Nos meandros da Justiça brasileira há uma categoria rara de processos que, esquecidos no passado, de uma hora para outra renascem de forma surpreendente. É o caso da falência de uma construtora conhecida no Rio de Janeiro, ocorrido há quase três décadas, que promete causar um prejuízo de 600 milhões de reais a uma das principais instituições financeiras do país. Um acórdão unânime da 9ª Câmara Cível do Rio, seguindo parecer do Ministério Público, indeferiu recurso do banco Bradesco contra a decisão, em segunda instância, que favorece a massa falida de uma construtora liquidada no fim da década de 90, a Montreal Engenharia. De acordo com a sentença, o banco se beneficiou indevidamente de um acordo com a construtora e se apropriou de bens que deveriam ter sido destinados ao pagamento das dívidas trabalhistas e com o Fisco.
Constituída nos anos 1950, a Montreal foi uma potência no período militar, quando costumava ser contratada para grandes obras públicas. Com a ascensão de outros gigantes do ramo, como Mendes Júnior, Camargo Corrêa e Odebrecht, entrou em um longo declínio que culminou com o termo legal de sua falência em 1995, o que caracterizava o estado de bancarrota antes da atual lei de recuperação judicial, em vigor desde 2005. Durante o seu processo falimentar, a empresa firmou em 1998 um acordo com um de seus principais credores, o Bradesco. Havia uma dívida avaliada, à época, em 32 milhões de reais, em decorrência de empréstimo para a compra de equipamentos, como guindastes e tratores, e a empreiteira cedeu os mesmos ativos ao banco em troca da quitação do débito. Isso, no entanto, não poderia ter sido feito por mudar as bases da massa falida, passar na frente de outros credores e prejudicar a continuidade das operações da empresa.
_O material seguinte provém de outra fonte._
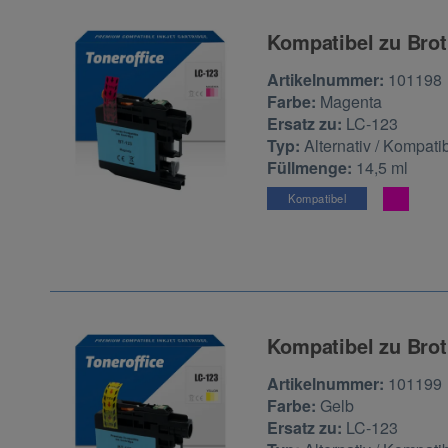
Kompatibel zu Brot
Zur Artikelbewertu
Artikelnummer:
101198
Farbe:
Magenta
Ersatz zu:
LC-123
Typ:
Alternativ / Kompati
Füllmenge:
14,5 ml
Kompatibel
Kompatibel zu Brot
Zur Artikelbewertu
Artikelnummer:
101199
Farbe:
Gelb
Ersatz zu:
LC-123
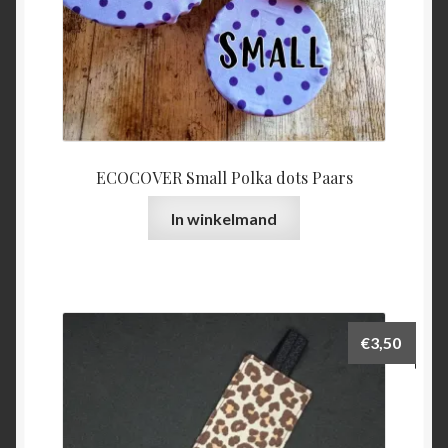
ECOCOVER Small Polka dots Paars
In winkelmand
€
3,50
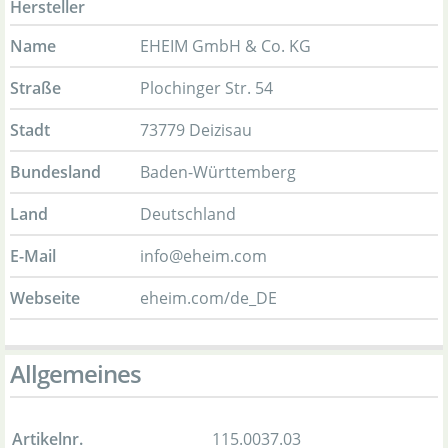
Hersteller
Name
EHEIM GmbH & Co. KG
Straße
Plochinger Str. 54
Stadt
73779 Deizisau
Bundesland
Baden-Württemberg
Land
Deutschland
E-Mail
info@eheim.com
Webseite
eheim.com/de_DE
Allgemeines
Artikelnr.
115.0037.03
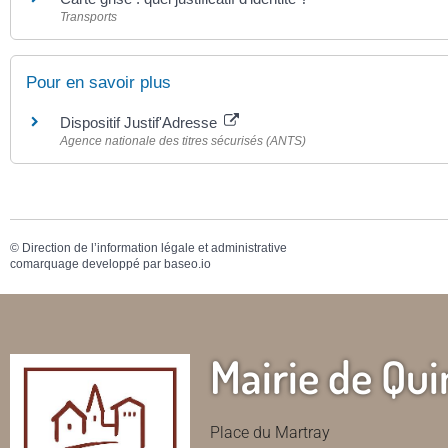
Transports
Pour en savoir plus
Dispositif Justif'Adresse
Agence nationale des titres sécurisés (ANTS)
©
Direction de l’information légale et administrative
comarquage developpé par
baseo.io
Mairie de Qui
Place du Martray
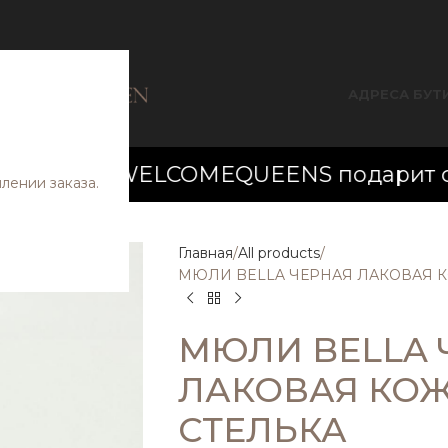
АДРЕСА БУТ
 WELCOMEQUEENS подарит скидку 20$ н
ении заказа.
Главная
All products
МЮЛИ BELLA ЧЕРНАЯ ЛАКОВАЯ К
МЮЛИ BELLA 
ЛАКОВАЯ КОЖ
СТЕЛЬКА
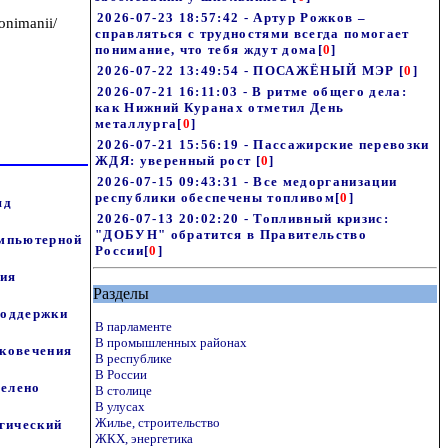
2026-07-23 18:57:42 - Артур Рожков –
onimanii/
справляться с трудностями всегда помогает
понимание, что тебя ждут дома
[
0
]
2026-07-22 13:49:54 - ПОСАЖЁНЫЙ МЭР
[
0
]
2026-07-21 16:11:03 - В ритме общего дела:
как Нижний Куранах отметил День
металлурга
[
0
]
2026-07-21 15:56:19 - Пассажирские перевозки
ЖДЯ: уверенный рост
[
0
]
2026-07-15 09:43:31 - Все медорганизации
республики обеспечены топливом
[
0
]
яд
2026-07-13 20:02:20 - Топливный кризис:
"ДОБУН" обратится в Правительство
омпьютерной
России
[
0
]
ния
Разделы
поддержки
В парламенте
В промышленных районах
ековечения
В республике
В России
делено
В столице
В улусах
Жилье, строительство
гический
ЖКХ, энергетика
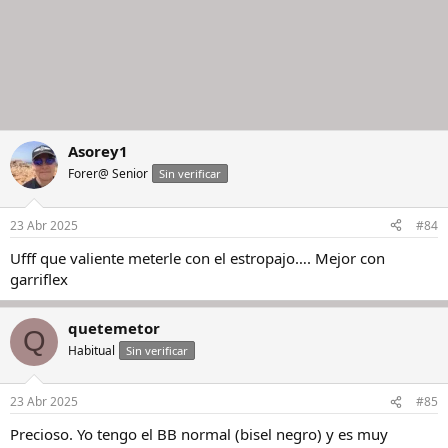
Asorey1
Forer@ Senior
Sin verificar
23 Abr 2025
#84
Ufff que valiente meterle con el estropajo…. Mejor con
garriflex
quetemetor
Q
Habitual
Sin verificar
23 Abr 2025
#85
Precioso. Yo tengo el BB normal (bisel negro) y es muy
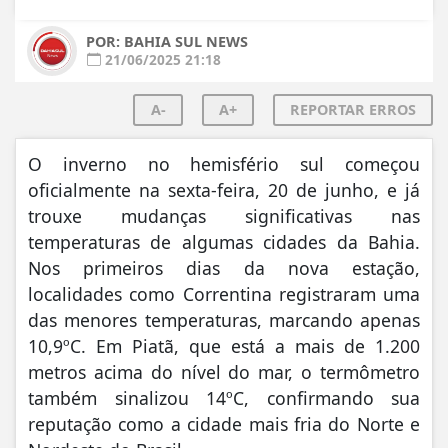
POR: BAHIA SUL NEWS
21/06/2025 21:18
A-
A+
REPORTAR ERROS
O inverno no hemisfério sul começou
oficialmente na sexta-feira, 20 de junho, e já
trouxe mudanças significativas nas
temperaturas de algumas cidades da Bahia.
Nos primeiros dias da nova estação,
localidades como Correntina registraram uma
das menores temperaturas, marcando apenas
10,9ºC. Em Piatã, que está a mais de 1.200
metros acima do nível do mar, o termômetro
também sinalizou 14ºC, confirmando sua
reputação como a cidade mais fria do Norte e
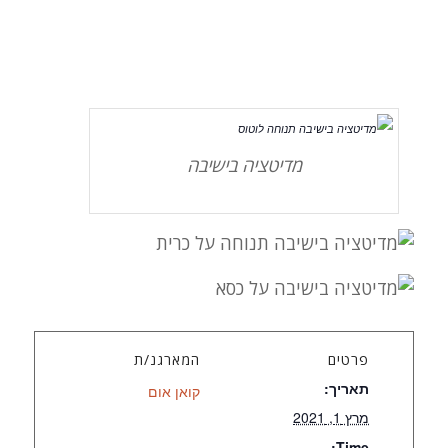
מדיטציה בישיבה
פרטים
המארגנ/ת
תאריך:
קואן אום
מרץ 1, 2021
Time:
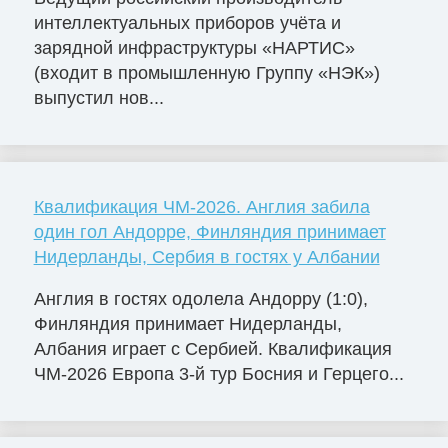
интеллектуальных приборов учёта и
зарядной инфраструктуры «НАРТИС»
(входит в промышленную Группу «НЭК»)
выпустил нов...
Квалификация ЧМ-2026. Англия забила
один гол Андорре, Финляндия принимает
Нидерланды, Сербия в гостях у Албании
Англия в гостях одолела Андорру (1:0),
Финляндия принимает Нидерланды,
Албания играет с Сербией. Квалификация
ЧМ-2026 Европа 3-й тур Босния и Герцего...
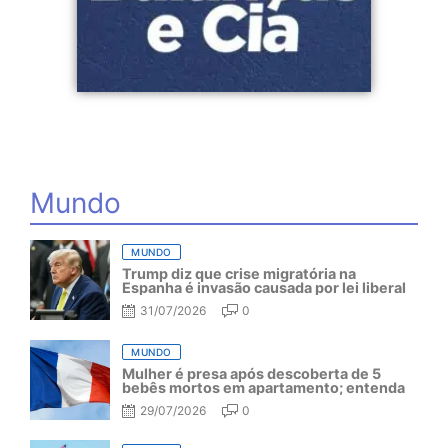
Mundo
MUNDO
Trump diz que crise migratória na
Espanha é invasão causada por lei liberal
31/07/2026
0
MUNDO
Mulher é presa após descoberta de 5
bebês mortos em apartamento; entenda
29/07/2026
0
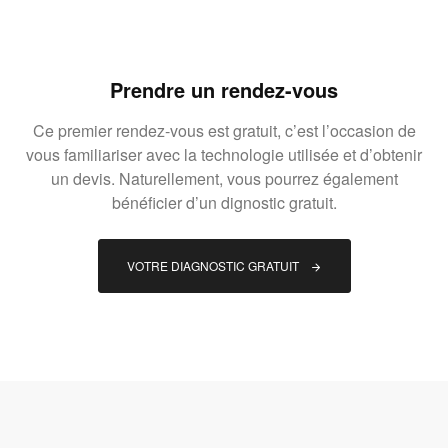
Prendre un rendez-vous
Ce premier rendez-vous est gratuit, c’est l’occasion de
vous familiariser avec la technologie utilisée et d’obtenir
un devis. Naturellement, vous pourrez également
bénéficier d’un dignostic gratuit.
VOTRE DIAGNOSTIC GRATUIT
O Bradesco aceitou os ativos e os repassou para a holding paranaense de infraestrutura Inepar, em troca de ações da empresa, avaliadas então em 20,4 milhões de reais. Os outros credores da Montreal, por sua vez, ficaram de mãos abanando. Isso até 2018, quando o escritório Rücker & Longo Advogados recebeu a missão de fazer um pente-fino no processo e encontrou o contrato milionário datado de vinte anos antes. O processo foi reaberto com a alegação de que o Bradesco não poderia ter firmado o acordo com a empresa em meio ao processo falimentar, e pedia a devolução dos 20,4 milhões de reais de 1998, que chegam a 600 milhões de reais em valores atuais.
Em sua defesa, tentando evitar o pagamento da dívida, o Bradesco alegou que a transação foi efetuada antes da declaração da falência e alegou que tal negociação é hoje permitida pela legislação atual. A Justiça, no entanto, não pensa assim. O caso teve sentenças contra o banco tanto na primeira quanto na segunda instâncias. Representantes do escritório Sergio Bermudes Advogados, que representa o Bradesco no processo, informam que a instituição estuda recorrer agora ao Superior Tribunal de Justiça. Ainda que consiga abrir novo recurso, o banco precisará provisionar a possível perda de mais de meio bilhão de reais em seus próximos balanços de resultados.